Personality tests – up close and personal

16 Jun 2010

These days, jobseekers are expected to have more than just experience and good interview skills, with some employers now formally assessing personality.

Although we’re used to having many parts of our lives tested — our health, our car, our ability to conjugate a French verb — the concept of personality testing is uncharted territory for most employees. What does the concept even mean? Is it possible to have the ‘wrong’ personality or, even more humiliatingly, can you fail such a test?

One woman who has plenty of experience in the phenomenon of personality testing is Michelle Murphy, regional manager with Collins McNicholas Recruitment in Galway.

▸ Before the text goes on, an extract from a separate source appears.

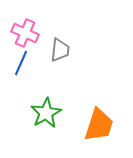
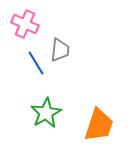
pink cross: moved 9 px up
blue line: moved 15 px right; rotated 55 degrees counterclockwise
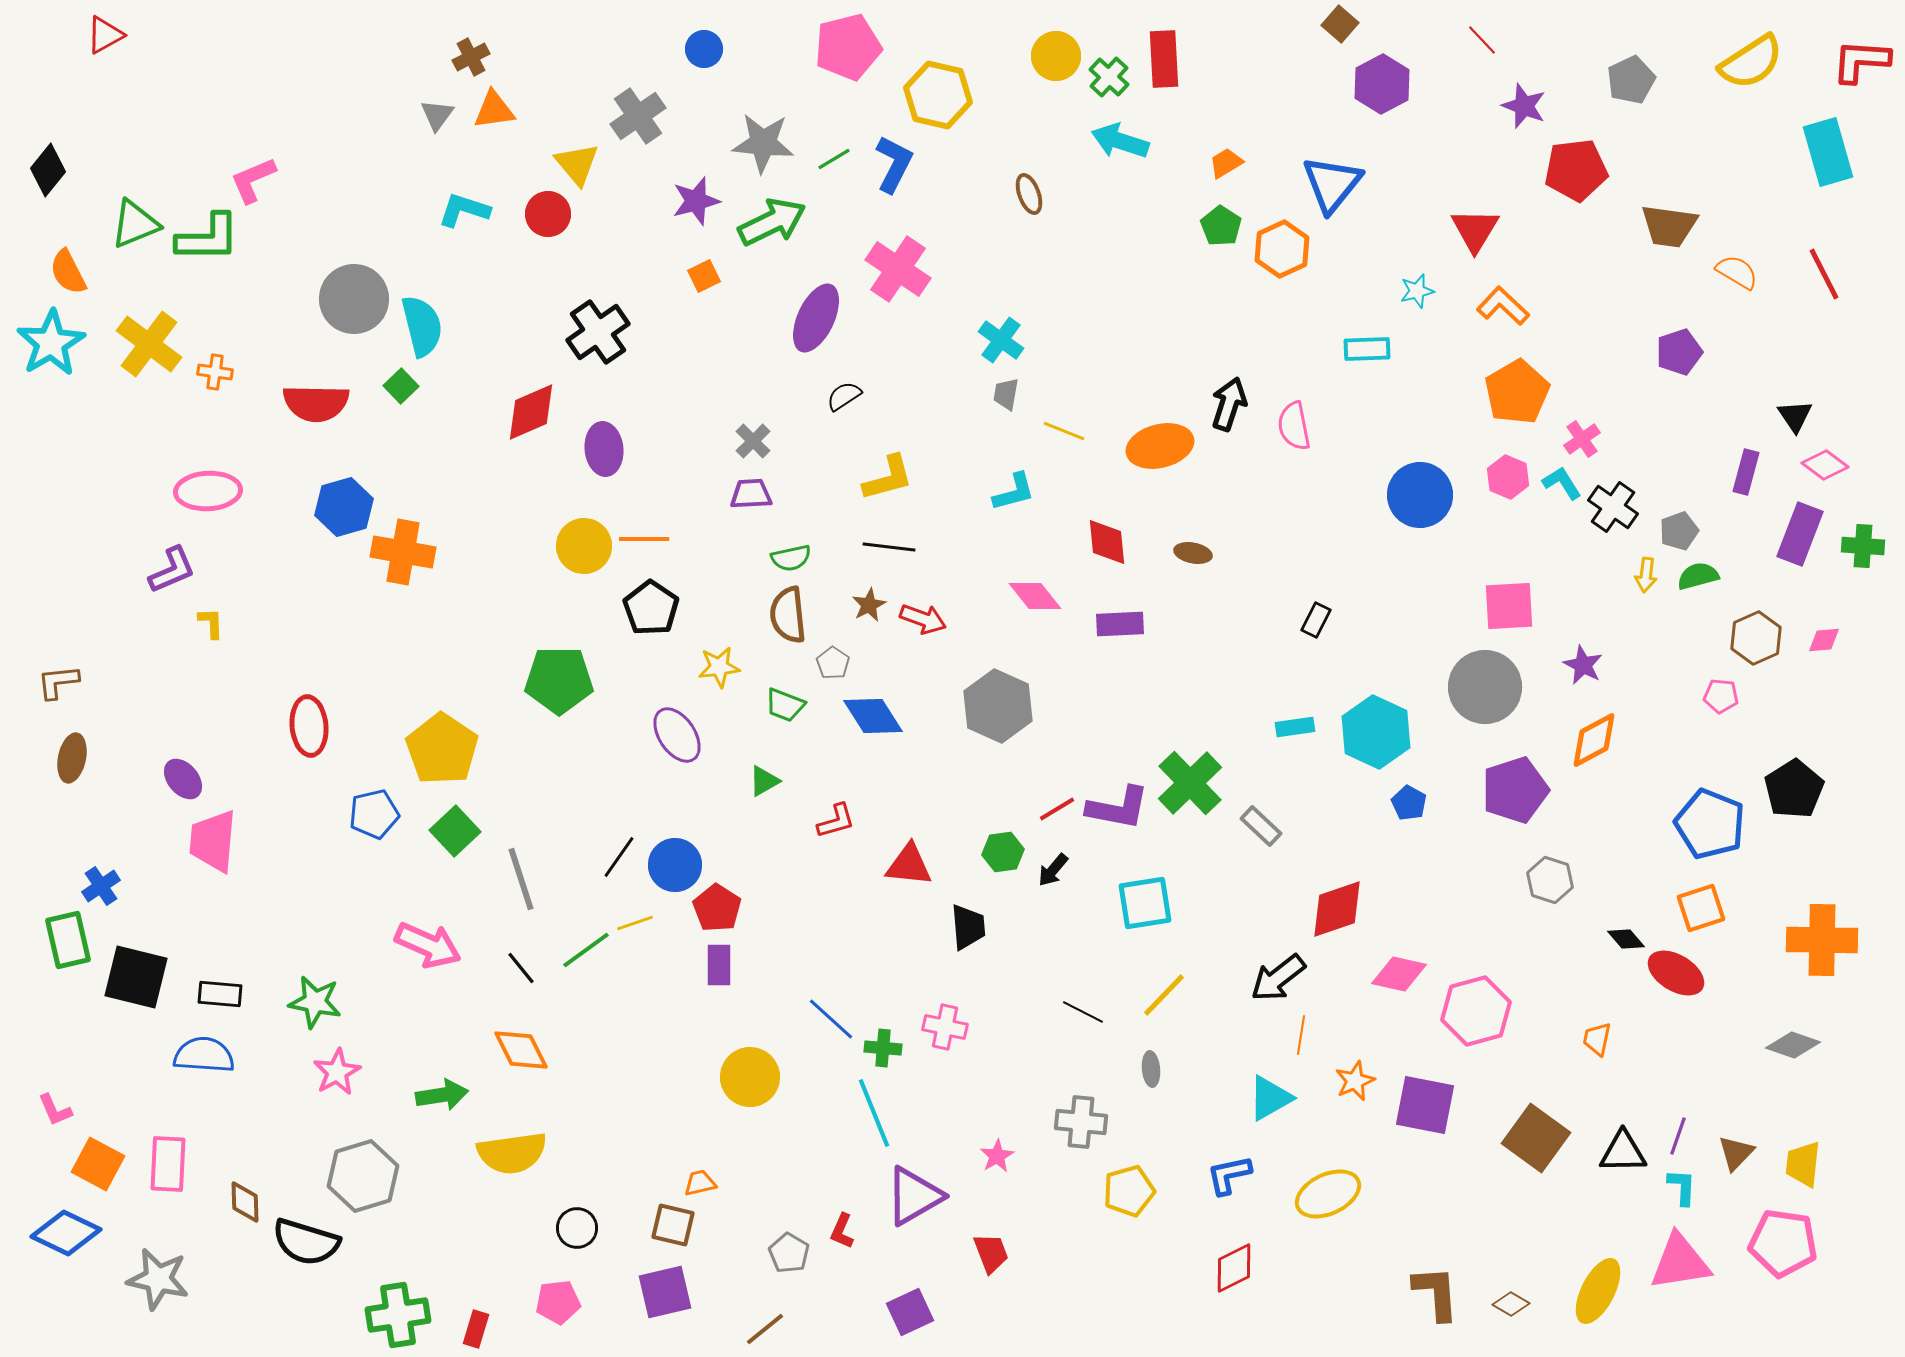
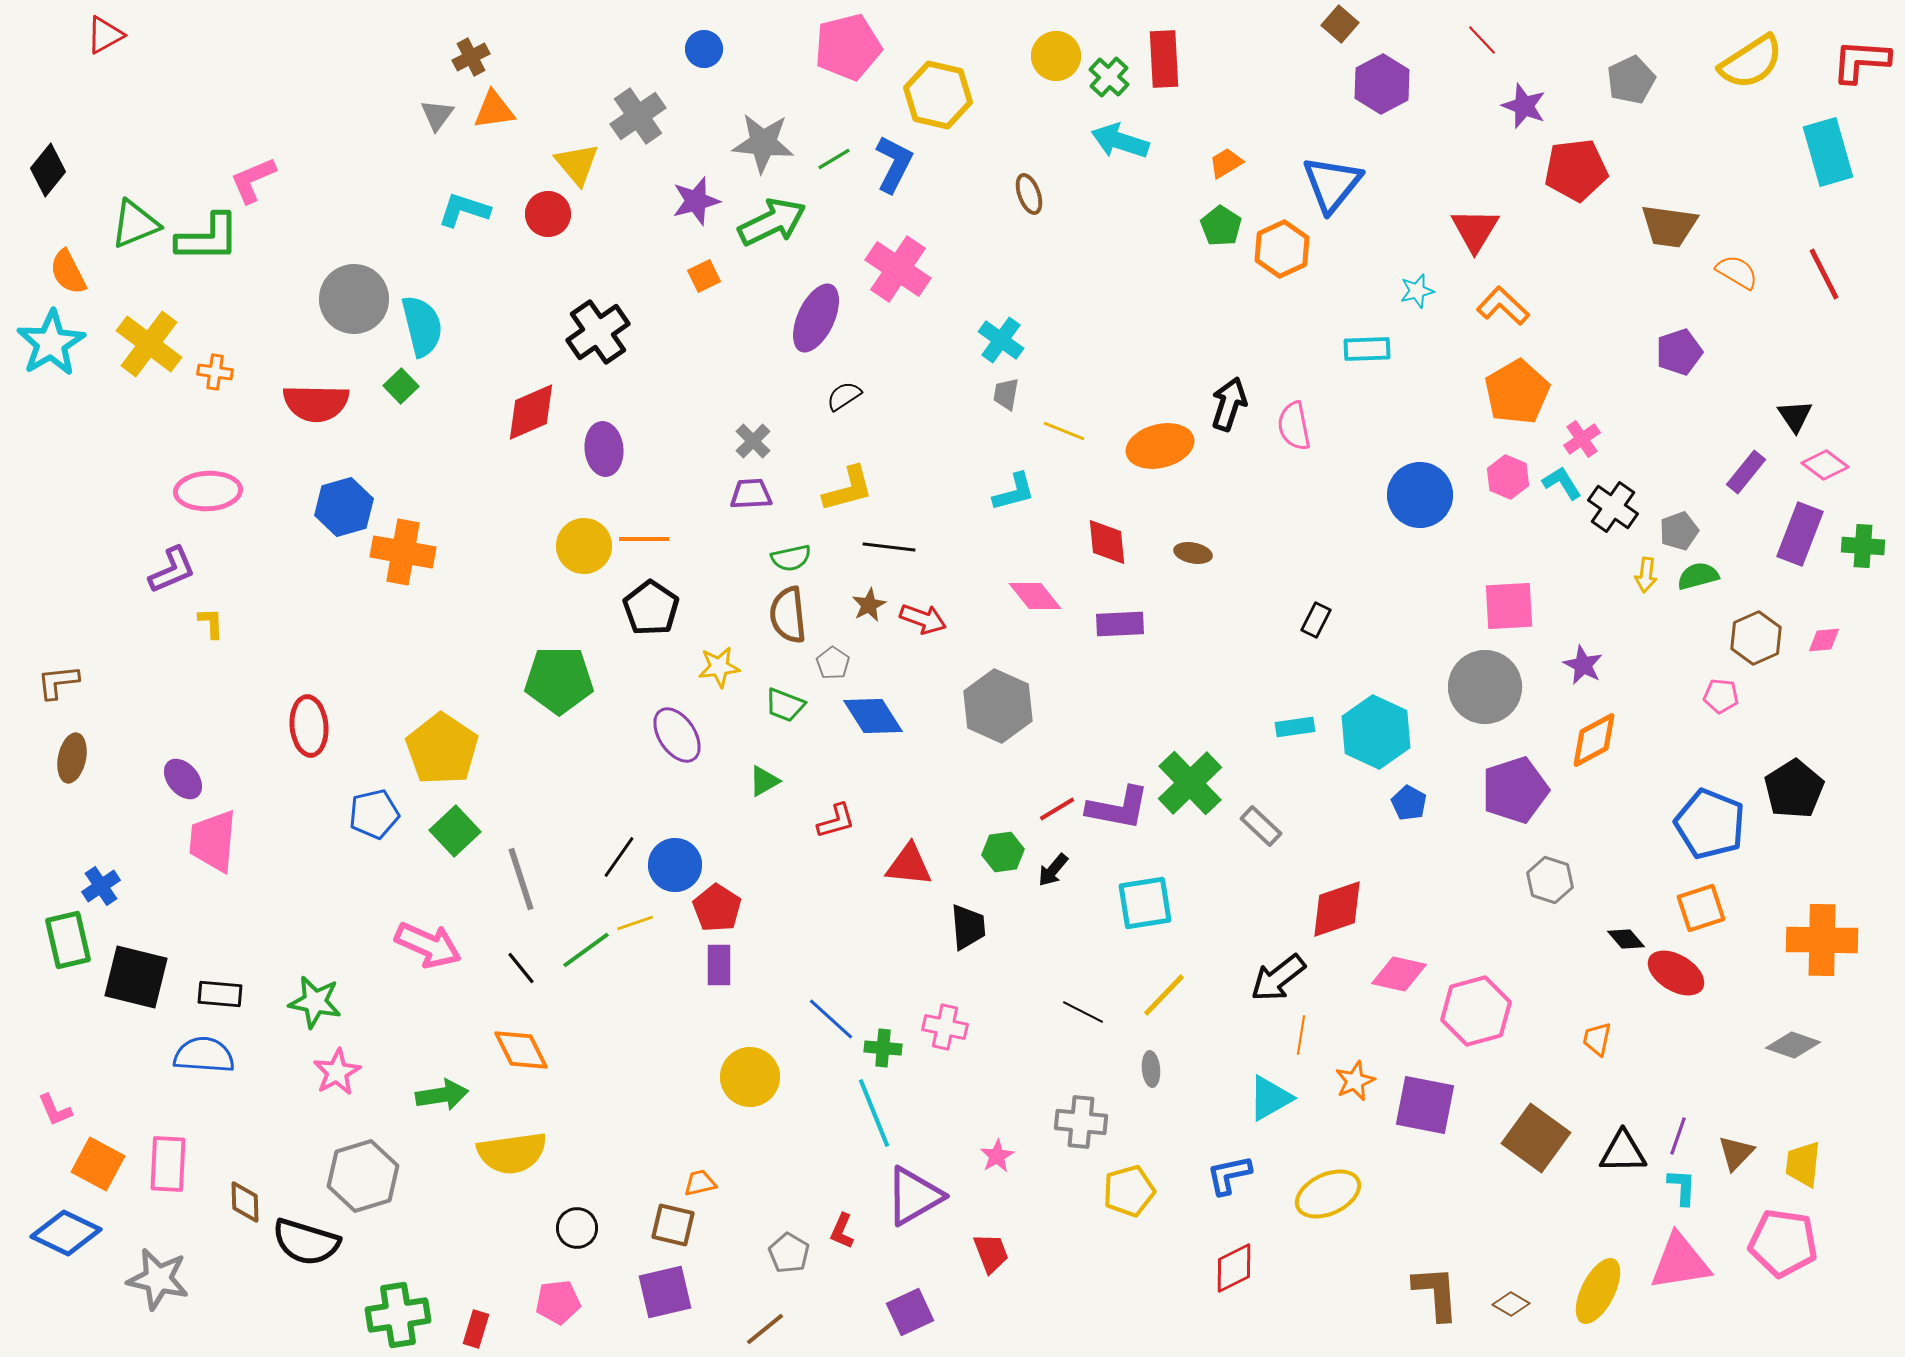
purple rectangle at (1746, 472): rotated 24 degrees clockwise
yellow L-shape at (888, 478): moved 40 px left, 11 px down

She says the concept has grown in the past five years, not just among multinationals in Ireland but also among indigenous companies seeking the right person for a particular job.

“The purpose of personality tests is to benefit the employer during the selection process,” she says. “It helps him or her identify if you have, firstly, the skills and experience, and secondly, the motivation for the company in question. It also helps ascertain if you are going to fit in with the organisation.”

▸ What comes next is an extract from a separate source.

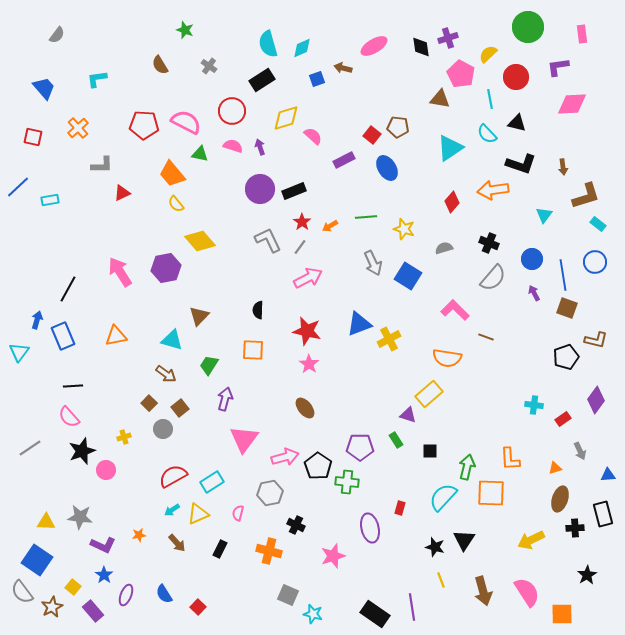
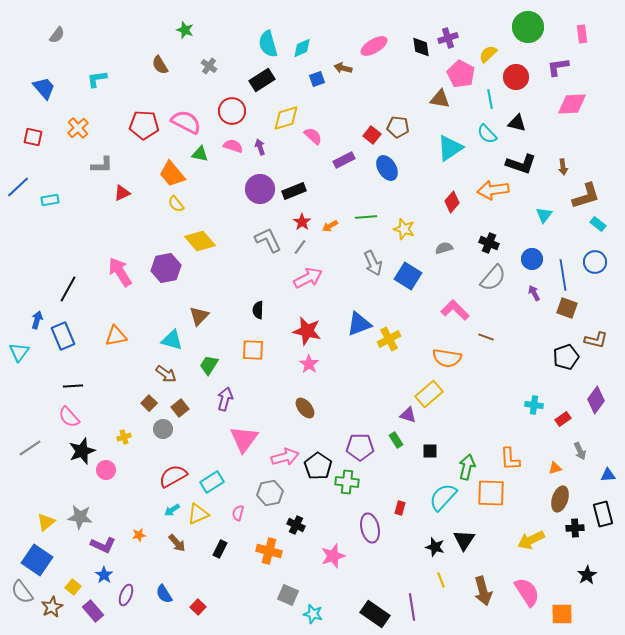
yellow triangle at (46, 522): rotated 42 degrees counterclockwise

Murphy says she often advises clients to put in place a personality test for candidates before the second-round interview stage. “It tends to be one of the fairest ways of hiring someone as it’s such a transparent method.”

She adds: “Personality testing has become more important as companies and offices have become less autocratic. A personality questionnaire quantifies your intrinsic personality characteristics as well as feelings, thoughts and behaviour.”

But what does this boil down to in terms of the test? Murphy explains: “You will be given a particular statement or scenario, for example, ‘I have clear personal goals’. Then you are asked to rate it by ticking either ‘I agree’, ‘I agree somewhat’, ‘I disagree somewhat’ or ‘I strongly disagree’. You must pick the one that is most relevant to your personality.”

Surely it must be tremendously tempting to be somewhat lenient with the truth? “You should be as true to yourself as you can,” says Murphy. “These tests can’t be passed or failed and there are no right or wrong answers.”

There’s another reason why honesty is the best policy when doing a personality test. “A lot of these tests have in-built systems that guard against manipulation by the person taking the test. Often the same kind of question will be asked twice, but phrased in a different way, so it will reveal if you’re attempting to fake it.”

So how should prospective employees approach this kind of testing during the interview process? Is it something they need to practise? “This is not the Leaving Cert. Obviously, you’re going for a job and it is important, but if you read too much into it, you will work yourself into a frenzy trying to second guess what the employer wants. You should just answer in a way that is true to yourself,” she says.

Although personality tests have risen in popularity in recent years, Murphy underlines the fact that they are only part of the process of hiring the correct person for a job. “A personality test is a step in the process rather than the deciding factor,” she explains. “Companies often look at the results of a personality test and base questions for the second-round interview on them.”